Hard to say without seeing it. Can you chop a section and post it.

And I’m not knocking the node groups at all, they are a good idea, just saying to trouble shoot go basic.

Second shot in the dark. Your signature mentions bleeding edge git, have you tried in latest stable version.

you are set to experimental.?

what about rogue geometry under it. Select a good vert, Ctrl l to select connected, Ctrl I for inverse, delete.

I usually leave it on Experimental. I tried it in 2.73a, 2.74, and GIT. Same issue. I also tried two other maps.

Well, come to find out, it boils down to something endemic to the G2 Male mesh generated by Daz Studio. I tried several diffuse maps on it with the same results. Even diffuse maps from Genesis 1 meshes. I also tested my nodes on Genesis 1 meshes as well as G2 Female meshes and nary a problem. So something in how the UV is set up in the G2 Male mesh is what is causing this. The original G2 mesh was from an FBX, so I imported an OBJ of the same mesh, with the same flaw. So definitely something peculiar with the UV settings of the G2 Male. I wouldn’t begin to know where to look at the moment. The flaw is very regular and symmetrical, and ends just below the figure’s pecks.

Latest from GIT, imported objects… Have you tried digging this direction:
http://www.pasteall.org/pic/show.php?id=88505

Have you actually taken a look at the normals, I think there’s a good chance that each of those funky faces has 1 or more flipped normals per face. (in edit mode, prop panel (n) turn on vert normals. ) And when a ray hits the sss it is attempting to scatter outwards. That’s my Friday morning coffee theory anyways.
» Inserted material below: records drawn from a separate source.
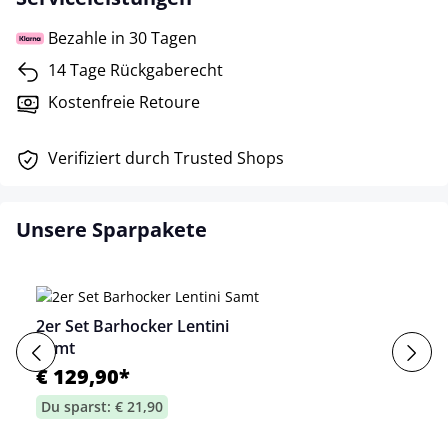
Bezahle in 30 Tagen
14 Tage Rückgaberecht
Kostenfreie Retoure
Verifiziert durch Trusted Shops
Unsere Sparpakete
2er Set Barhocker Lentini
Samt
€ 129,90*
Du sparst: € 21,90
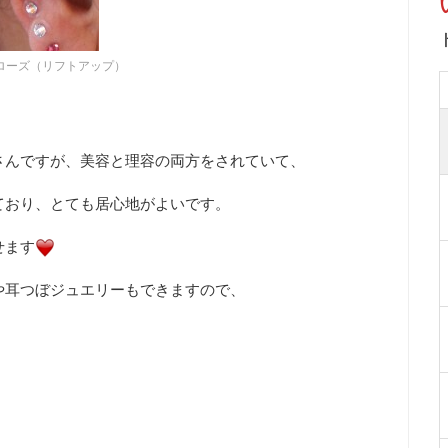
ローズ（リフトアップ）
さんですが、美容と理容の両方をされていて、
ており、とても居心地がよいです。
せます
や耳つぼジュエリーもできますので、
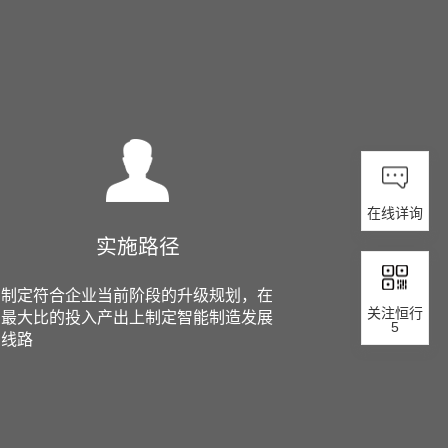
在线详询
实施路径
制定符合企业当前阶段的升级规划，在
关注恒行
最大比的投入产出上制定智能制造发展
5
线路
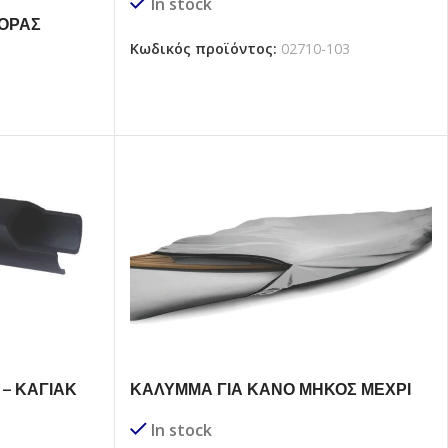
In stock
ΟΡΑΣ
Υ
Κωδικός προϊόντος:
02710-103
– ΚΑΓΙΑΚ
ΚΑΛΥΜΜΑ ΓΙΑ ΚΑΝΟ ΜΗΚΟΣ ΜΕΧΡΙ
3.9 m
In stock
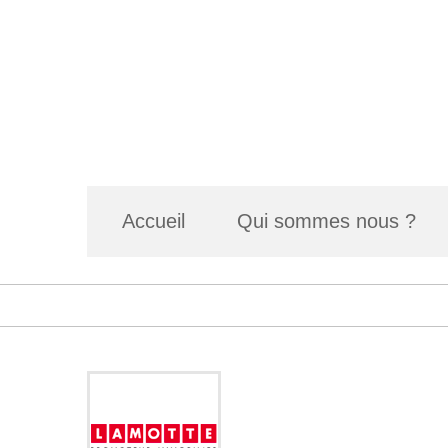
Accueil
Qui sommes nous ?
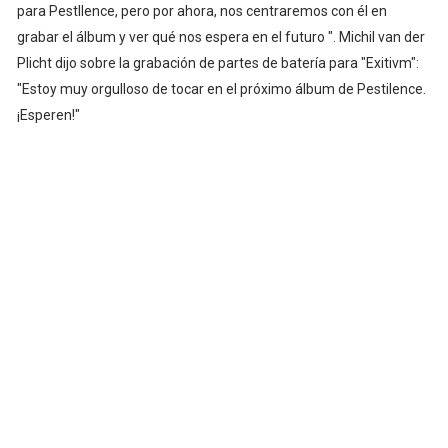
para Pestllence, pero por ahora, nos centraremos con él en
grabar el álbum y ver qué nos espera en el futuro ". Michil van der
Plicht dijo sobre la grabación de partes de batería para "Exitivm":
"Estoy muy orgulloso de tocar en el próximo álbum de Pestilence.
¡Esperen!"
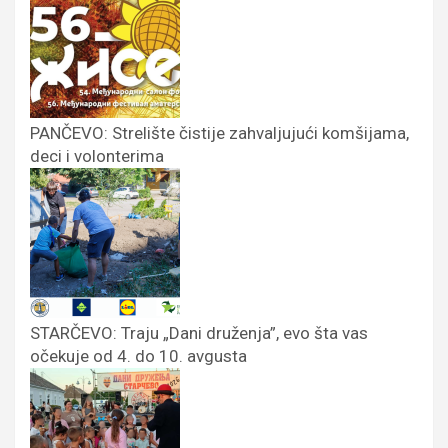
PANČEVO: Strelište čistije zahvaljujući komšijama,
deci i volonterima
STARČEVO: Traju „Dani druženja”, evo šta vas
očekuje od 4. do 10. avgusta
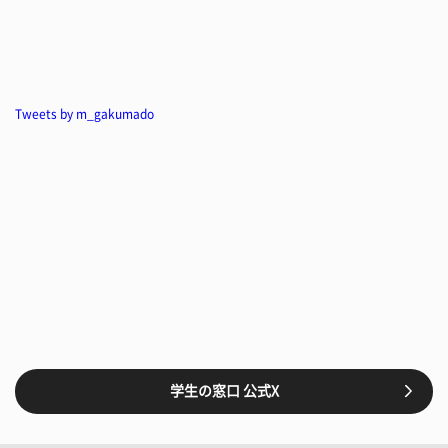
Tweets by m_gakumado
学生の窓口 公式X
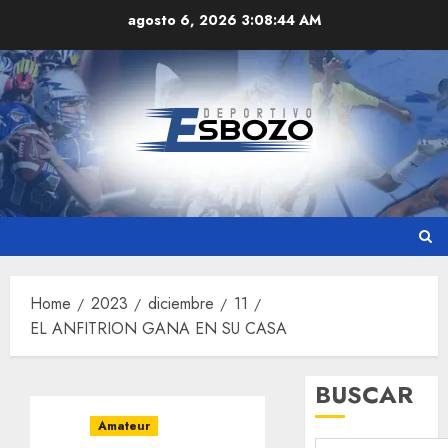
Skip
agosto 6, 2026
3:08:45 AM
to
content
Home
2023
diciembre
11
EL ANFITRION GANA EN SU CASA
BUSCAR
Amateur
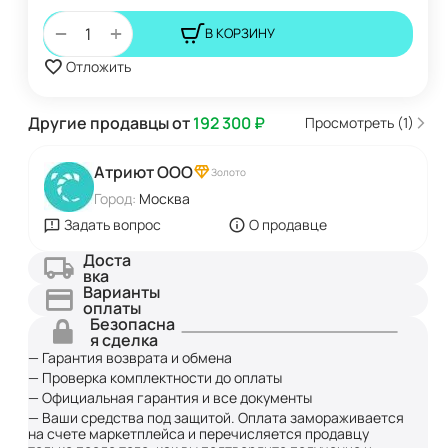
+
−
В КОРЗИНУ
Отложить
Другие продавцы от
192 300
₽
Просмотреть (1)
Атриют ООО
Золото
Город:
Москва
Задать вопрос
О продавце
Доста
вка
Варианты
оплаты
Безопасна
я сделка
— Гарантия возврата и обмена
— Проверка комплектности до оплаты
— Официальная гарантия и все документы
— Ваши средства под защитой. Оплата замораживается
на счете маркетплейса и перечисляется продавцу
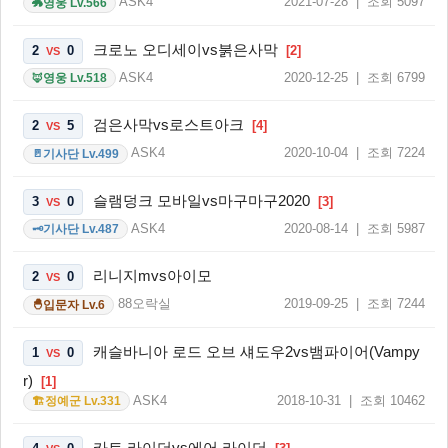
ASK4
2021-07-28 | 조회 5097
영웅 Lv.566
🐲
크로노 오디세이vs붉은사막
2
0
[2]
VS
ASK4
2020-12-25 | 조회 6799
영웅 Lv.518
🦊
검은사막vs로스트아크
2
5
[4]
VS
ASK4
2020-10-04 | 조회 7224
기사단 Lv.499
🚪
슬램덩크 모바일vs마구마구2020
3
0
[3]
VS
ASK4
2020-08-14 | 조회 5987
기사단 Lv.487
🗝️
리니지mvs아이모
2
0
VS
88오락실
2019-09-25 | 조회 7244
입문자 Lv.6
🐣
캐슬바니아 로드 오브 섀도우2vs뱀파이어(Vampy
1
0
VS
r)
[1]
ASK4
2018-10-31 | 조회 10462
정예군 Lv.331
🏗️
카트 라이더vs에어 라이더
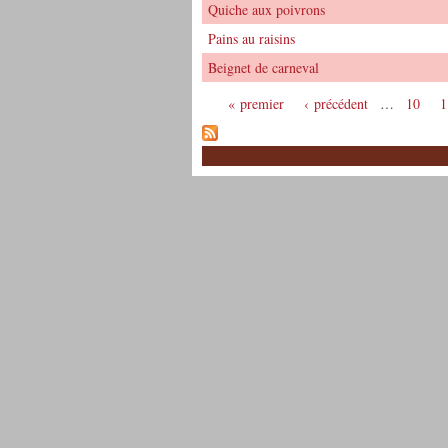
Quiche aux poivrons
Pains au raisins
Beignet de carneval
« premier
‹ précédent
…
10
1
Pages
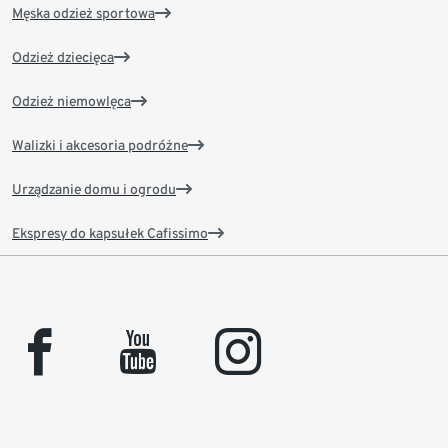
Męska odzież sportowa
Odzież dziecięca
Odzież niemowlęca
Walizki i akcesoria podróżne
Urządzanie domu i ogrodu
Ekspresy do kapsułek Cafissimo
facebook
youtube
instagram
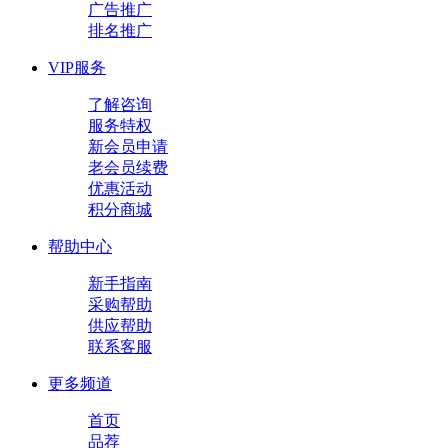
广告推广
排名推广
VIP服务
了解咨询
服务特权
新会员申请
老会员续费
优惠活动
积分商城
帮助中心
新手指南
采购帮助
供应帮助
联系客服
更多频道
首页
品荐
Thanks, I have indeed examined the normals, looked for hidden geometries, and cleared custom split normals data to no avail. I must expand the affected meshes - all of the G2 range, both female and male, are affected. I tested on an unmodified G2 male mesh and on a G2 female mesh I had previously worked with - both imported from FBX and OBJ. Furthermore, G1 meshes are not fully immune, but the flaws are less obvious than the G2 meshes. It would seem that there is an incompatibility in the SSS Shader and something in these meshes. I have flipped through several textures, even smudged textures to see if that would have any affect. I experimented in different export settings. I have imported FBX, OBJ, and DAE, all resulting in the exact same issue. I even duplicated the flaw on my workstation at work too. I’m kinda running out of things to try.
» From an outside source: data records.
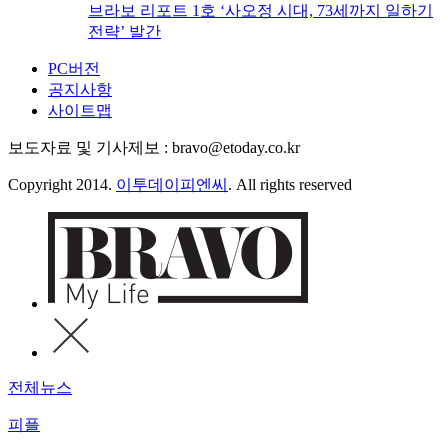
브라보 리포트 1호 ‘사오정 시대, 73세까지 일하기
전략’ 발간
PC버전
공지사항
사이트맵
보도자료 및 기사제보 : bravo@etoday.co.kr
Copyright 2014.
이투데이피엔씨
. All rights reserved
전체뉴스
피플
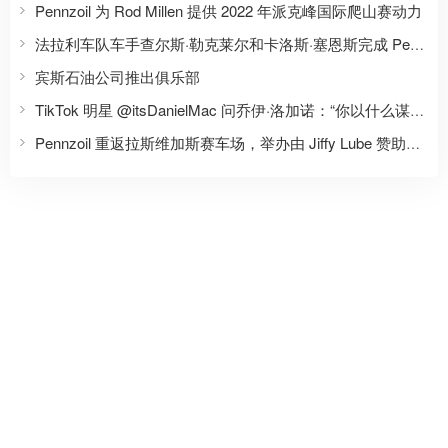
Pennzoil 为 Rod Millen 提供 2022 年派克峰国际爬山赛动力
法拉利车队车手查尔斯·勒克莱尔和卡洛斯·塞恩斯完成 Pennzoil 的“信任或挑战”挑战
宾斯石油公司推出俱乐部
TikTok 明星 @itsDanielMac 问乔伊·洛加诺：“你以什么谋生？”
Pennzoil 重返拉斯维加斯赛车场，举办由 Jiffy Lube 赞助的第五届 Pennzoil 400 赛事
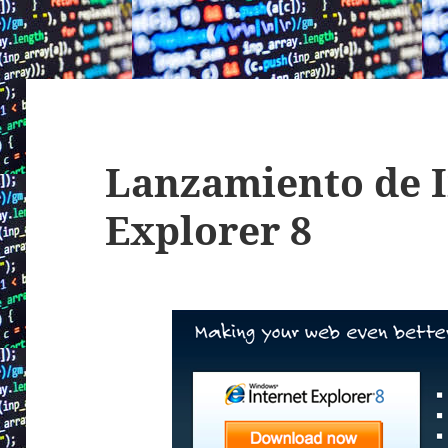
Lanzamiento de I
Explorer 8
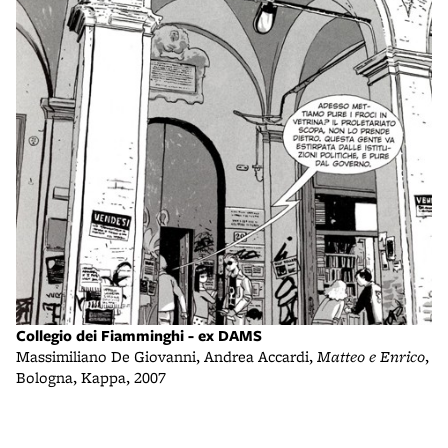
F
Co
Collegio dei Fiamminghi - ex DAMS
Massimiliano De Giovanni, Andrea Accardi,
Matteo e Enrico
,
Bologna, Kappa, 2007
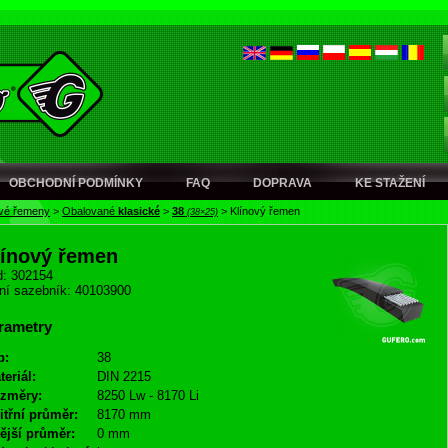
OBCHODNÍ PODMÍNKY
FAQ
DOPRAVA
KE STAŽENÍ
ové řemeny
>
Obalované
klasické
>
38
>
Klínový řemen
(38×25)
línový řemen
: 302154
ní sazebník: 40103900
rametry
p:
38
teriál:
DIN 2215
změry:
8250 Lw - 8170 Li
itřní průměr:
8170 mm
ější průměr:
0 mm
Genesis Male - minor but symmetrical flaws on side of chest


Genesis 2 Male - base mesh with no modifications and with default textures


Genesis 2 Female - from a character I had created


The license does not allow me to share the meshes, but I would appreciate it if anyone else with Daz Studio would be so kind as to independently confirm the flaw. I cannot tell if this is a subtle bug in the SSS code, or if something is screwed up with the meshes themselves, however.

Okay, I may be over-reacting. I noticed flaws cropping up in preview renders of the face while I worked on the settings and about had a cow. But… they did not show up in actual renders! All the images I posted here were from preview renders. It would seem that the preview renderer is different from the actual renderer.

Here is the preview render:


…and here is the actual render:


It is still perplexing, however. Would like to figure out where the flaw is - in the SSS code of the preview renderer or in my mesh. Not that it really matters since the actual render is what ultimately counts.